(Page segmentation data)
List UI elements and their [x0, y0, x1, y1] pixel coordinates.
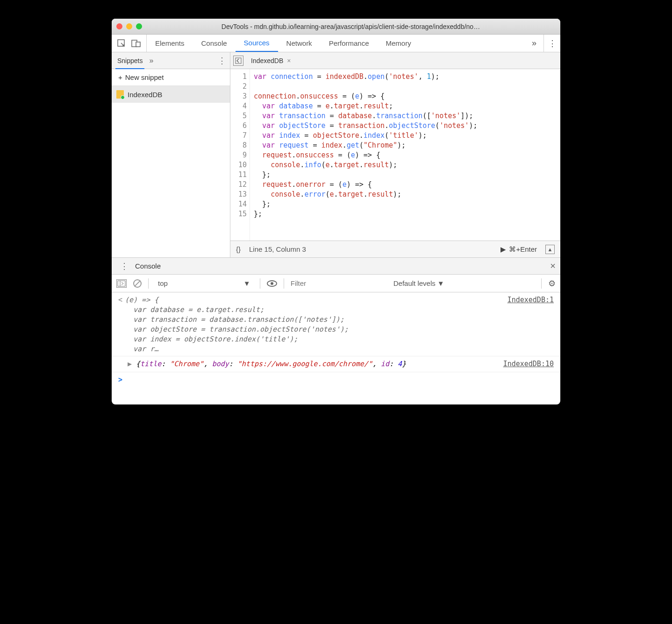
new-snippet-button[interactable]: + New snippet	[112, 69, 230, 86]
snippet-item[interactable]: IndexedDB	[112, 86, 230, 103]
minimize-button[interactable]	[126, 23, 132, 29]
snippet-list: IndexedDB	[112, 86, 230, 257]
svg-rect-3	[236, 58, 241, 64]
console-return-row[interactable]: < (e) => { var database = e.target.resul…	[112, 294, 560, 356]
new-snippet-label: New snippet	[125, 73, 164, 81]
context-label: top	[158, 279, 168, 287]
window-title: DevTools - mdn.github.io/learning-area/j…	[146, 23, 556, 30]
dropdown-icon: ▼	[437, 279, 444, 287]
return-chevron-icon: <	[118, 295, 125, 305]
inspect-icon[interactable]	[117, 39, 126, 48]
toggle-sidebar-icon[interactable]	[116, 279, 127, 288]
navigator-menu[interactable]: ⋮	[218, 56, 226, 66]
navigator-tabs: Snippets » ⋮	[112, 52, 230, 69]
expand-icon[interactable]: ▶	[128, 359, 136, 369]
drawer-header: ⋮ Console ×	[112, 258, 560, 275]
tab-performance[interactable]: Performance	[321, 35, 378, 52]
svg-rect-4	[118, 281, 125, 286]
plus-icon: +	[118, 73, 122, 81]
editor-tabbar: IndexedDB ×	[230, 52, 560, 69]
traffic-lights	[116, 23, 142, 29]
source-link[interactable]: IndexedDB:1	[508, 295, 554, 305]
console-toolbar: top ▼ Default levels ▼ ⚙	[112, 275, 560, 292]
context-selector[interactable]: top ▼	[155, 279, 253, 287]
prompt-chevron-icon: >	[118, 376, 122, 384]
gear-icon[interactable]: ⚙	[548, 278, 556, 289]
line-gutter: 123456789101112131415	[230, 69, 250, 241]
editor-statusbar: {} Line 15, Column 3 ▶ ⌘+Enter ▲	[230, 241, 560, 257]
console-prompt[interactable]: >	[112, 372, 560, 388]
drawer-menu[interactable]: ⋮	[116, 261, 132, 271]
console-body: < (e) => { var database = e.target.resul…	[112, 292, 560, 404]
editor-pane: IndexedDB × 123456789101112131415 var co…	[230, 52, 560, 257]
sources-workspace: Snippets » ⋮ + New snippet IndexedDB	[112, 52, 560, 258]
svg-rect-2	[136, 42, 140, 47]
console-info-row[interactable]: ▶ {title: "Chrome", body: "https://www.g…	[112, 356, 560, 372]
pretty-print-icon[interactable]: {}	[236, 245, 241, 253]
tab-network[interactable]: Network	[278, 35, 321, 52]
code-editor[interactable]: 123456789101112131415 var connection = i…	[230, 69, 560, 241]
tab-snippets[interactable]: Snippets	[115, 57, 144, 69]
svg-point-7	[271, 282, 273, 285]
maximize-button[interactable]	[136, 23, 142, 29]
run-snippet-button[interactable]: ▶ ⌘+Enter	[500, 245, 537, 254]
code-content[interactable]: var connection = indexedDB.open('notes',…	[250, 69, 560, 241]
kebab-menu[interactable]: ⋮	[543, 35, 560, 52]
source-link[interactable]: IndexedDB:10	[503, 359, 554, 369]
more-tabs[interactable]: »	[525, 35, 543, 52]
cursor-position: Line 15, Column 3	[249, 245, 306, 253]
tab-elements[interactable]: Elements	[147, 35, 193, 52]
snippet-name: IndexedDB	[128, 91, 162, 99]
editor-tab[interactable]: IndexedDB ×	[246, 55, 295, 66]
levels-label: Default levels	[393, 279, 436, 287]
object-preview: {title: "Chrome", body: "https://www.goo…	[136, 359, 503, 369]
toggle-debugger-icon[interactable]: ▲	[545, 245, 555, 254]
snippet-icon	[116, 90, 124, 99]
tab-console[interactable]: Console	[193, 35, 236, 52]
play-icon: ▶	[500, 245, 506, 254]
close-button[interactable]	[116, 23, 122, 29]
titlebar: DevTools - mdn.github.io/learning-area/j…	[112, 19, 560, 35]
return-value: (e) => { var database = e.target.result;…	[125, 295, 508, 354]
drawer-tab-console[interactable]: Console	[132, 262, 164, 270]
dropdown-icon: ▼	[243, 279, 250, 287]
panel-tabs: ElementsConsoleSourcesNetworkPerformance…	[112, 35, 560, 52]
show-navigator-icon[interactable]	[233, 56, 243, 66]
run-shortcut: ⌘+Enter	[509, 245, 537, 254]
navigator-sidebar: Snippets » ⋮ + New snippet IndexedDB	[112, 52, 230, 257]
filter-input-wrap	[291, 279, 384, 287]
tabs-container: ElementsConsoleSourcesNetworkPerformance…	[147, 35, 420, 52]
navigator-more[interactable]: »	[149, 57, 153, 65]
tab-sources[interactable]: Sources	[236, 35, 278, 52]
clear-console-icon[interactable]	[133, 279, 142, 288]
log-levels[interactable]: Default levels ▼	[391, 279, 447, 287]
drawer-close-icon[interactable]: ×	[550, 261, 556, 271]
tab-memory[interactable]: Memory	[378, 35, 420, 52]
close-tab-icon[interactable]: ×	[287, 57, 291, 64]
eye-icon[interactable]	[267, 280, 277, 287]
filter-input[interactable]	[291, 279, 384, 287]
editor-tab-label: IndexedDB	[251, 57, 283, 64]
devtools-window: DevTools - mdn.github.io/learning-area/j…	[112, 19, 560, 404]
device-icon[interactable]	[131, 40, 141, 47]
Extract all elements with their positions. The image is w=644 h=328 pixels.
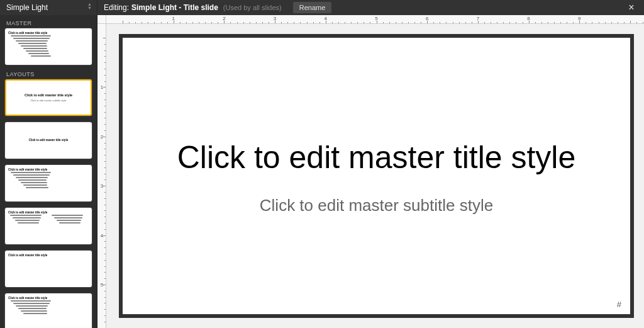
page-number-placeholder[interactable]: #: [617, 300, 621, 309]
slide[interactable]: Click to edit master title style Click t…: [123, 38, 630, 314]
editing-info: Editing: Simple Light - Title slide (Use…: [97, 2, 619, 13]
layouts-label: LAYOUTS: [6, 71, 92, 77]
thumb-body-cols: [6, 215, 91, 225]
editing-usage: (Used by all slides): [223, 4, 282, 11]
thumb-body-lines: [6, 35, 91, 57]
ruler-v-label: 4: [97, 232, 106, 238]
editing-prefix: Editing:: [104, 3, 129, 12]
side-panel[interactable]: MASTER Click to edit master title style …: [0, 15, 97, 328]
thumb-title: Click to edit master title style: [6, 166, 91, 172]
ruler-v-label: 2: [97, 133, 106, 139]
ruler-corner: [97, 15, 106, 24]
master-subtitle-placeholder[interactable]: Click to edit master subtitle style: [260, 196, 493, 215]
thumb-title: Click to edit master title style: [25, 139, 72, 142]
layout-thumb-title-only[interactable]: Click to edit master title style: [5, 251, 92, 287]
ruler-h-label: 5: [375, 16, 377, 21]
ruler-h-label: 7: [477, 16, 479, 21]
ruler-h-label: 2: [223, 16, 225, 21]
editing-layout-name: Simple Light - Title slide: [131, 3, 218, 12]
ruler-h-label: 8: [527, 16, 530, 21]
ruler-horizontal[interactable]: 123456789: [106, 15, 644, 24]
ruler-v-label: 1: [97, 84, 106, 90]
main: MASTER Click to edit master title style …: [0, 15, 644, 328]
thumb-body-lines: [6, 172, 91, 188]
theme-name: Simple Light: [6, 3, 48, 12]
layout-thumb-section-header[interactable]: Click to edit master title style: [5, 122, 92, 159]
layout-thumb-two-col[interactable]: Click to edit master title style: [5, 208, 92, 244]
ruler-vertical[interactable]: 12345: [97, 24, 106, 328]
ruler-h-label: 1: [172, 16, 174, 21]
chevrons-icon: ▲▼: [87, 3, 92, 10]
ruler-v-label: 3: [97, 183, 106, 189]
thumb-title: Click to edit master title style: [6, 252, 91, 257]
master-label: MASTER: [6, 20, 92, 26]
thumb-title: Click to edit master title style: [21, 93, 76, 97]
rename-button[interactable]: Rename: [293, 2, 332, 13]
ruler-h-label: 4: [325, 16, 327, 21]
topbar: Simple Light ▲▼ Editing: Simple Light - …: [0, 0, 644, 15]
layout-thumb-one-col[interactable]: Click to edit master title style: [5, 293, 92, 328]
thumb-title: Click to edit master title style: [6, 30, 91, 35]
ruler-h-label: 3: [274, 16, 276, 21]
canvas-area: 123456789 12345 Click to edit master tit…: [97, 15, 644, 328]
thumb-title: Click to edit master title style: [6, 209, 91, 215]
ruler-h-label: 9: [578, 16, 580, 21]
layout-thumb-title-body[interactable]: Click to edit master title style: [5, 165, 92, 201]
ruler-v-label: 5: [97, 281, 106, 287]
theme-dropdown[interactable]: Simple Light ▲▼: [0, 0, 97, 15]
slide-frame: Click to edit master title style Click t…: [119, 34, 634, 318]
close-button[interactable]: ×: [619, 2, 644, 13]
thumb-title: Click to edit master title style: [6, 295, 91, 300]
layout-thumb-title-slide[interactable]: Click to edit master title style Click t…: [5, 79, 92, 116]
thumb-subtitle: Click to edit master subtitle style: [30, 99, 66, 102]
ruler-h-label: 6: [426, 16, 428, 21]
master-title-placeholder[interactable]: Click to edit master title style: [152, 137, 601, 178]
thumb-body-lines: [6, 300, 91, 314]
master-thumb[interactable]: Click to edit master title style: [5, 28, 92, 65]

-- Assignment --
Return every line of the data above in which "link" appears.

-- Solution below --
source-link[interactable]: IndexedDB:1	[508, 295, 554, 305]
source-link[interactable]: IndexedDB:10	[503, 359, 554, 369]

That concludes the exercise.